A slender blonde woman emerged, barefooted and dressed in traditional African garb. She balanced a hari, a Shona ritual vessel, on top of her head. She moved very slowly at first, in a “deeply ritual dance.” She knelt to the floor, prostrated, and set the hari directly in front of me.
The dance then changed tempo, turning from ritual to entertainment, and gaining in speed and intensity. Shedding her outer garments, she revealed maraca-like shakers strapped to her legs.

(Photo: Johnny Kilroy)
The dancer’s name is Jennifer Kyker, and she performs with several dance groups. In Eugene, she teaches the singing and dancing that she has studied in Zimbabwe.
Jennifer danced with vigor, leaping and thrusting, to and fro, throwing her arms out in wild gestures, and moving her legs in a kind of primeval running man.
She is an artist who gives back to the community. In Zimbabwe she runs a nonprofit called Tariro, which educates young women who have been orphaned by HIV/AIDS in order to help prevent the disease from spreading.
The energy grew with every act, and echoed in the massive room. Still, the climax was yet to come.
The final group was the largest, loudest, most all-inclusive, Eugene-ist of them all. It was Samba Ja, Eugene’s iconic bateria, or drum group, a staple of the city’s events from the Country Fair to elementary school shows.

(Photo: Johnny Kilroy)
Leading them off was Julia Holtzman, a dark-featured girl who did a migrating dance around the room, in a sort of invitation for everyone to join in. Curls of black hair fell over her eyes, jostled loose by her fancy footwork and dampened with sweat.
Before long, people joined in the dancing, entranced by the beat that blended elements of traditional Brazilian, hip-hop, marching band music, they formed a circular dancing train.
It was hard to resist the welcoming synergy.

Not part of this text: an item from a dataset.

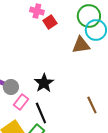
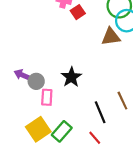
pink rectangle: (21, 102) -> (47, 97), turned -35
black line: (41, 113) -> (100, 112), moved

It caught us and stirred us together, all kinds of us: a little boy in a little vest and bowtie; a familiar girl from the bike shop; high schoolers; a grey haired lady in a revealing lace top.

(Photo: Johnny Kilroy)
We danced ourselves dizzy, grabbing shoulders to keep from tumbling, grinning from ear to ear.
Striding widely into the crisp October autumn evening, the townsfolk left the Hult Center electrified, and in euphoric pleasure from having danced to a sweat.
Admittedly, we came together that day to just cut loose. In his October 22 prelude to the event in the Register Guard, Bob Keefer speculated that Eugene may be “truly the world’s greatest city” in the arts and the environment.
In hundreds of other places, the prevailing interpretation was to stand a bunch of people in a giant “350” and take an aerial photograph—how original.
In Eugene, we just get radical. Yet there was a palpable sense of the common goal of 350 day.
“This is all hands on deck time,” said Wood. “Do something, do anything…just don’t do nothing.”